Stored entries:
---
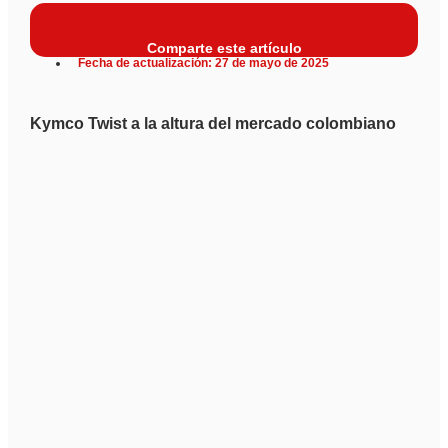
Comparte este artículo
Fecha de actualización: 27 de mayo de 2025
Kymco Twist a la altura del mercado colombiano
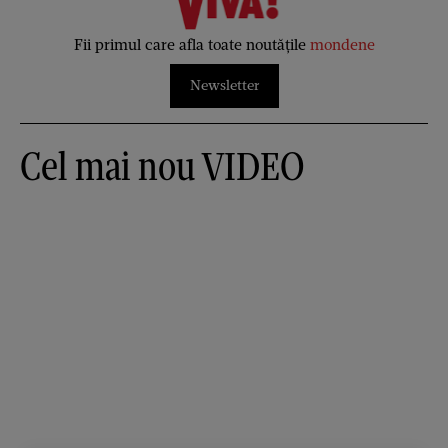
Fii primul care afla toate noutățile
mondene
Newsletter
Cel mai nou VIDEO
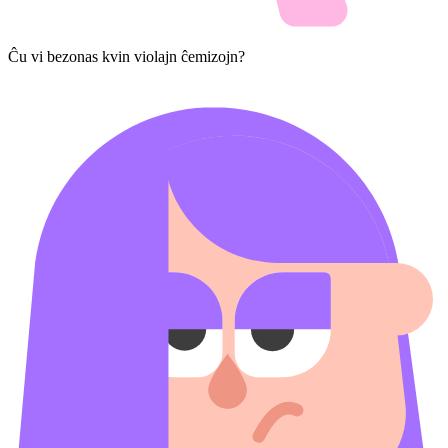
Ĉu vi bezonas kvin violajn ĉemizojn?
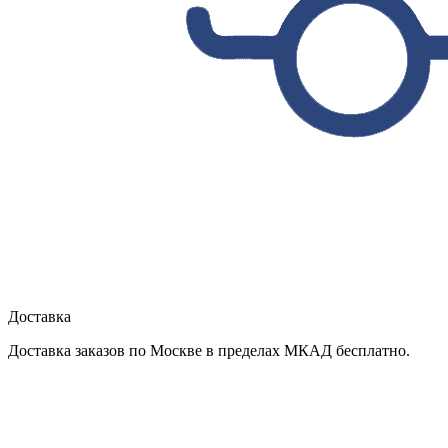
Доставка
Доставка заказов по Москве в пределах МКАД бесплатно.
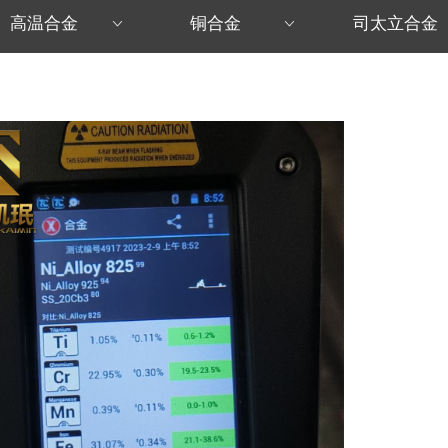
高温合金
铜合金
司太立合金
ꀁ
ꀁ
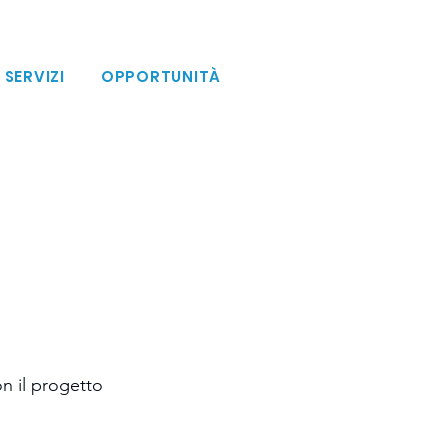
SERVIZI
OPPORTUNITÀ
n il progetto 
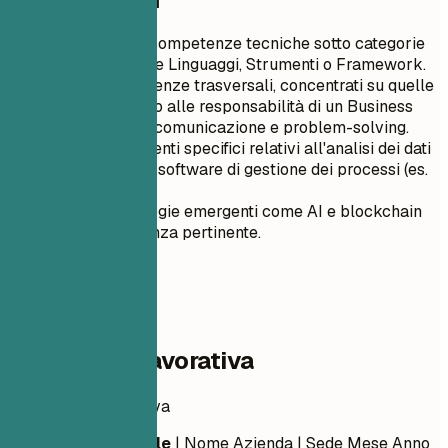
Consigli rapidi
Elenca le tue competenze tecniche sotto categorie
pertinenti come Linguaggi, Strumenti o Framework.
Per le competenze trasversali, concentrati su quelle
che si allineano alle responsabilità di un Business
Analyst come comunicazione e problem-solving.
Utilizza strumenti specifici relativi all'analisi dei dati
(es. Tableau) o software di gestione dei processi (es.
Jira).
Includi tecnologie emergenti come AI e blockchain
se hai esperienza pertinente.
04
Esperienza lavorativa
Esperienza lavorativa
Titolo Professionale
| Nome Azienda | Sede
Mese Anno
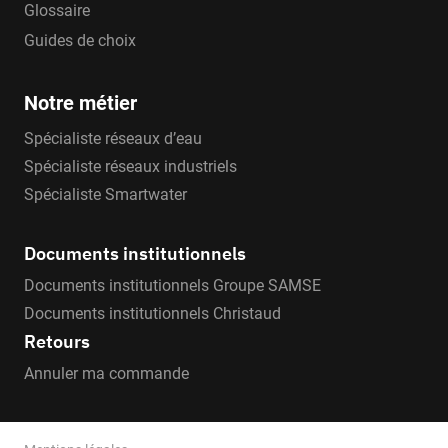
Glossaire
Guides de choix
Notre métier
Spécialiste réseaux d’eau
Spécialiste réseaux industriels
Spécialiste Smartwater
Documents institutionnels
Documents institutionnels Groupe SAMSE
Documents institutionnels Christaud
Retours
Annuler ma commande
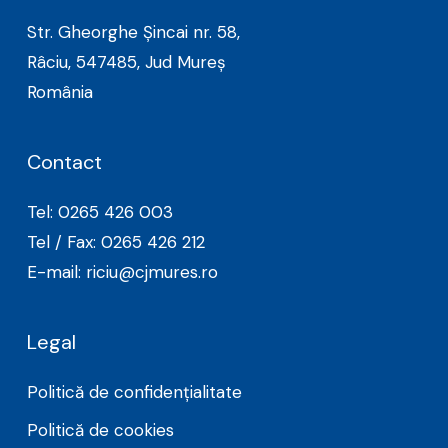
Str. Gheorghe Șincai nr. 58,
Râciu, 547485, Jud Mureș
România
Contact
Tel: 0265 426 003
Tel / Fax: 0265 426 212
E-mail: riciu@cjmures.ro
Legal
Politică de confidențialitate
Politică de cookies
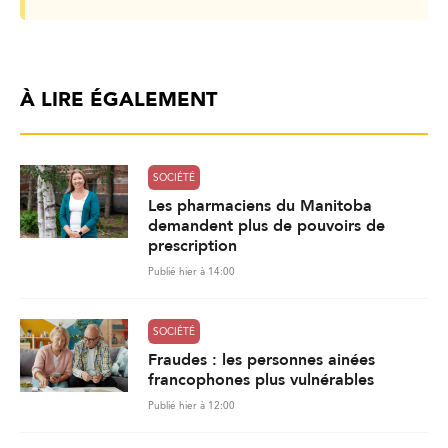
À LIRE ÉGALEMENT
SOCIÉTÉ
Les pharmaciens du Manitoba
demandent plus de pouvoirs de
prescription
Publié hier à 14:00
SOCIÉTÉ
Fraudes : les personnes ainées
francophones plus vulnérables
Publié hier à 12:00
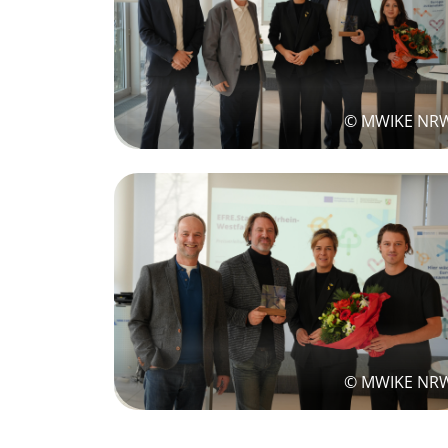
© MWIKE NR
© MWIKE NR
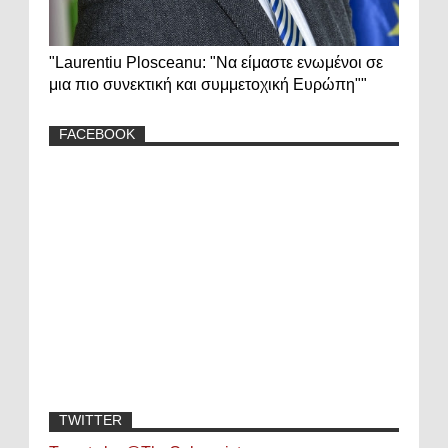
"Laurentiu Plosceanu: "Να είμαστε ενωμένοι σε
μια πιο συνεκτική και συμμετοχική Ευρώπη""
FACEBOOK
TWITTER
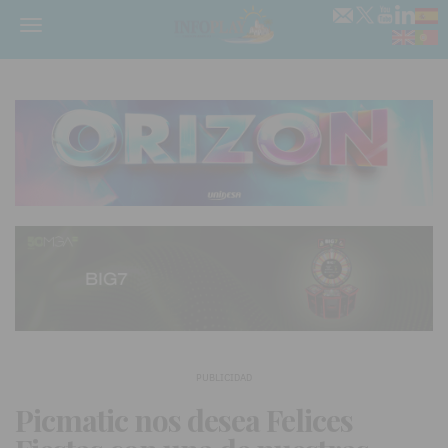
Menú
PUBLICIDAD
Picmatic nos desea Felices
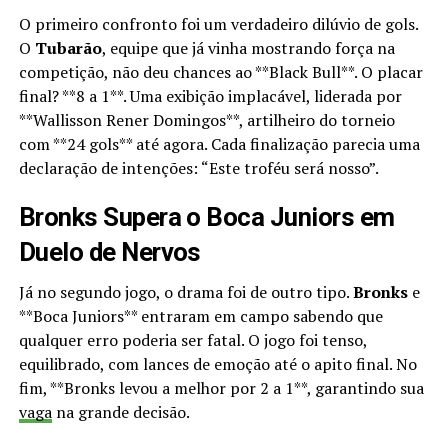
O primeiro confronto foi um verdadeiro dilúvio de gols.
O
Tubarão
, equipe que já vinha mostrando força na
competição, não deu chances ao **Black Bull**. O placar
final? **8 a 1**. Uma exibição implacável, liderada por
**Wallisson Rener Domingos**, artilheiro do torneio
com **24 gols** até agora. Cada finalização parecia uma
declaração de intenções: “Este troféu será nosso”.
Bronks Supera o Boca Juniors em
Duelo de Nervos
Já no segundo jogo, o drama foi de outro tipo.
Bronks
e
**Boca Juniors** entraram em campo sabendo que
qualquer erro poderia ser fatal. O jogo foi tenso,
equilibrado, com lances de emoção até o apito final. No
fim, **Bronks levou a melhor por 2 a 1**, garantindo sua
vaga
na grande decisão.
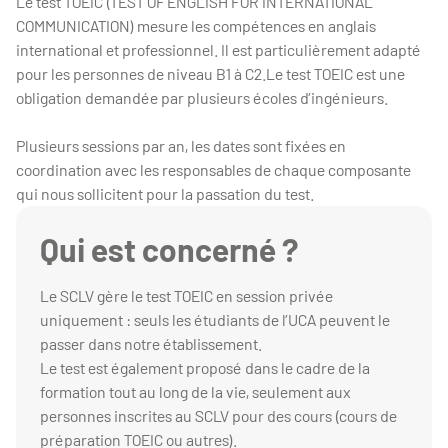
Le test TOEIC (TEST OF ENGLISH FOR INTERNATIONAL
COMMUNICATION) mesure les compétences en anglais
international et professionnel. Il est particulièrement adapté
pour les personnes de niveau B1 à C2.Le test TOEIC est une
obligation demandée par plusieurs écoles d’ingénieurs.
Plusieurs sessions par an, les dates sont fixées en
coordination avec les responsables de chaque composante
qui nous sollicitent pour la passation du test.
Qui est concerné ?
Le SCLV gère le test TOEIC en session privée
uniquement : seuls les étudiants de l’UCA peuvent le
passer dans notre établissement.
Le test est également proposé dans le cadre de la
formation tout au long de la vie, seulement aux
personnes inscrites au SCLV pour des cours (cours de
préparation TOEIC ou autres).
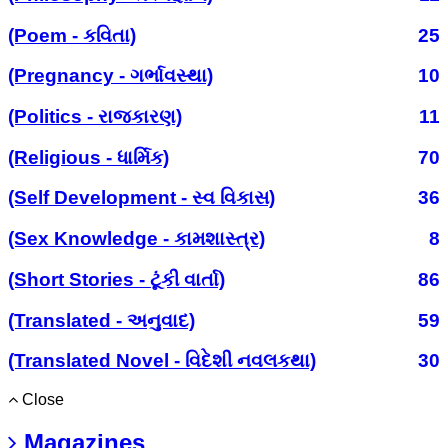
(Poem - કવિતા)
25
(Pregnancy - ગર્ભાવસ્થા)
10
(Politics - રાજકારણ)
11
(Religious - ધાર્મિક)
70
(Self Development - સ્વ વિકાસ)
36
(Sex Knowledge - કામશાસ્ત્ર)
8
(Short Stories - ટૂંકી વાર્તા)
86
(Translated - અનુવાદ)
59
(Translated Novel - વિદેશી નવલકથા)
30
Close
Magazines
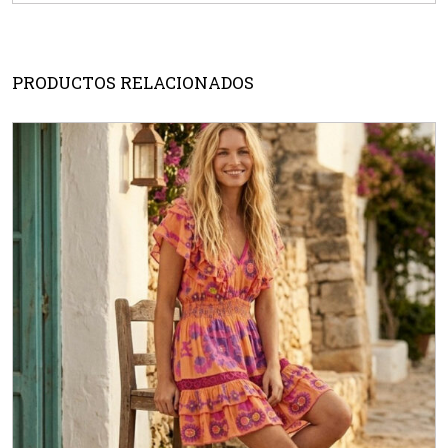
PRODUCTOS RELACIONADOS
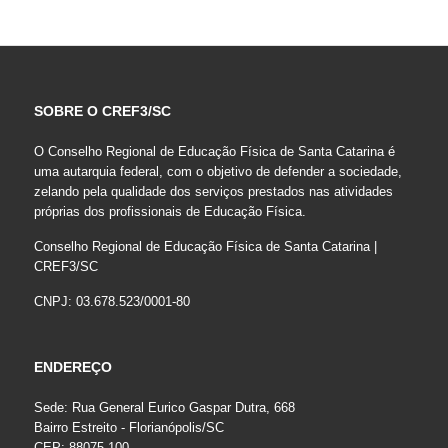
SOBRE O CREF3/SC
O Conselho Regional de Educação Física de Santa Catarina é
uma autarquia federal, com o objetivo de defender a sociedade,
zelando pela qualidade dos serviços prestados nas atividades
próprias dos profissionais de Educação Física.
Conselho Regional de Educação Física de Santa Catarina |
CREF3/SC
CNPJ: 03.678.523/0001-80
ENDEREÇO
Sede: Rua General Eurico Gaspar Dutra, 668
Bairro Estreito - Florianópolis/SC
CEP: 88075-100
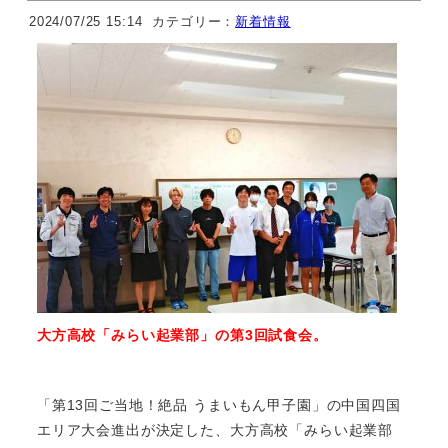
2024/07/25 15:14
カテゴリー：
新着情報
大方高校「みらい起業部」の第3回試食会。
「第13回ご当地！絶品 うまいもん甲子園」の中国四国
エリア大会進出が決定した、大方高校「みらい起業部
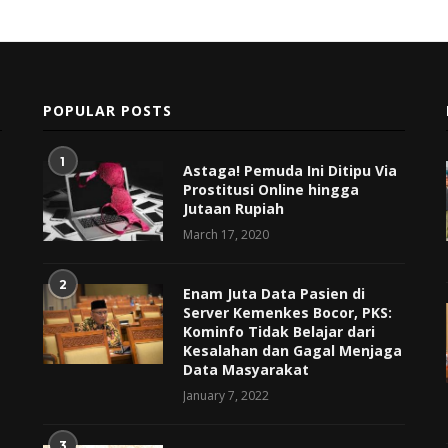
POPULAR POSTS
1
Astaga! Pemuda Ini Ditipu Via
Prostitusi Online hingga
Jutaan Rupiah
March 17, 2020
2
Enam Juta Data Pasien di
Server Kemenkes Bocor, PKS:
Kominfo Tidak Belajar dari
Kesalahan dan Gagal Menjaga
Data Masyarakat
January 7, 2022
3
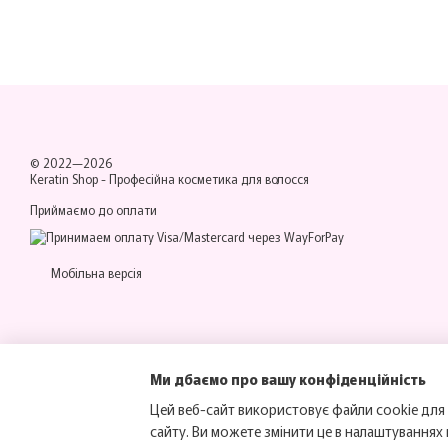
© 2022—2026
Keratin Shop -
Професійна косметика для волосся
Приймаємо до оплати
Мобільна версія
Ми дбаємо про вашу конфіденційність
Цей веб-сайт використовує файли cookie для 
сайту. Ви можете змінити це в налаштуваннях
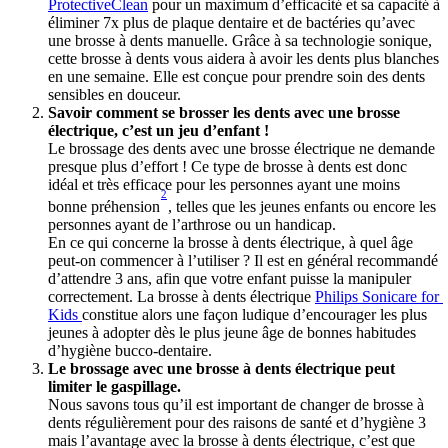
ProtectiveClean
 pour un maximum d’efficacité et sa capacité à 
éliminer 7x plus de plaque dentaire et de bactéries qu’avec 
une brosse à dents manuelle. Grâce à sa technologie sonique, 
cette brosse à dents vous aidera à avoir les dents plus blanches 
en une semaine. Elle est conçue pour prendre soin des dents 
sensibles en douceur.
Savoir comment se brosser les dents avec une brosse 
électrique, c’est un jeu d’enfant !
Le brossage des dents avec une brosse électrique ne demande 
presque plus d’effort ! Ce type de brosse à dents est donc 
idéal et très efficace pour les personnes ayant une moins 
2
bonne préhension
, telles que les jeunes enfants ou encore les 
personnes ayant de l’arthrose ou un handicap.
En ce qui concerne la brosse à dents électrique, à quel âge 
peut-on commencer à l’utiliser ? Il est en général recommandé 
d’attendre 3 ans, afin que votre enfant puisse la manipuler 
correctement. La brosse à dents électrique 
Philips Sonicare for 
Kids 
constitue alors une façon ludique d’encourager les plus 
jeunes à adopter dès le plus jeune âge de bonnes habitudes 
d’hygiène bucco-dentaire.
Le brossage avec une brosse à dents électrique peut 
limiter le gaspillage.
Nous savons tous qu’il est important de changer de brosse à 
dents régulièrement pour des raisons de santé et d’hygiène 3 
mais l’avantage avec la brosse à dents électrique, c’est que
---
DIRECTIONS =
Output the data above exactly, beginning at its first line and ending with the line that holds "Duelo de Nervos". Leave out the pictures and add nothing.

ANSWER =
Comparte este artículo
Fecha de actualización: 27 de mayo de 2025
Kymco Twist a la altura del mercado colombiano
Fii primul care afla toate noutățile
mondene
Newsletter
Cel mai nou VIDEO
Ĉu vi bezonas kvin violajn ĉemizojn?
Доставка
Доставка заказов по Москве в пределах МКАД бесплатно.
高温合金
铜合金
司太立合金
ꀁ
ꀁ
SERVIZI
OPPORTUNITÀ
n il progetto 
Consigli rapidi
Elenca le tue competenze tecniche sotto categorie
pertinenti come Linguaggi, Strumenti o Framework.
Per le competenze trasversali, concentrati su quelle
che si allineano alle responsabilità di un Business
Analyst come comunicazione e problem-solving.
Utilizza strumenti specifici relativi all'analisi dei dati
(es. Tableau) o software di gestione dei processi (es.
Jira).
Includi tecnologie emergenti come AI e blockchain
se hai esperienza pertinente.
04
Esperienza lavorativa
Esperienza lavorativa
Titolo Professionale
| Nome Azienda | Sede
Mese Anno
Glossaire
Guides de choix
Notre métier
Spécialiste réseaux d’eau
Spécialiste réseaux industriels
Spécialiste Smartwater
Documents institutionnels
Documents institutionnels Groupe SAMSE
Documents institutionnels Christaud
Retours
Annuler ma commande
Str. Gheorghe Șincai nr. 58,
Râciu, 547485, Jud Mureș
România
Contact
Tel: 0265 426 003
Tel / Fax: 0265 426 212
E-mail: riciu@cjmures.ro
Legal
Politică de confidențialitate
Politică de cookies
À LIRE ÉGALEMENT
SOCIÉTÉ
Les pharmaciens du Manitoba
demandent plus de pouvoirs de
prescription
Publié hier à 14:00
SOCIÉTÉ
Fraudes : les personnes ainées
francophones plus vulnérables
Publié hier à 12:00
© MWIKE NR
© MWIKE NR
"Laurentiu Plosceanu: "Να είμαστε ενωμένοι σε
μια πιο συνεκτική και συμμετοχική Ευρώπη""
FACEBOOK
TWITTER
Menú
PUBLICIDAD
Picmatic nos desea Felices
O primeiro confronto foi um verdadeiro dilúvio de gols.
O
Tubarão
, equipe que já vinha mostrando força na
competição, não deu chances ao **Black Bull**. O placar
final? **8 a 1**. Uma exibição implacável, liderada por
**Wallisson Rener Domingos**, artilheiro do torneio
com **24 gols** até agora. Cada finalização parecia uma
declaração de intenções: “Este troféu será nosso”.
Bronks Supera o Boca Juniors em
Duelo de Nervos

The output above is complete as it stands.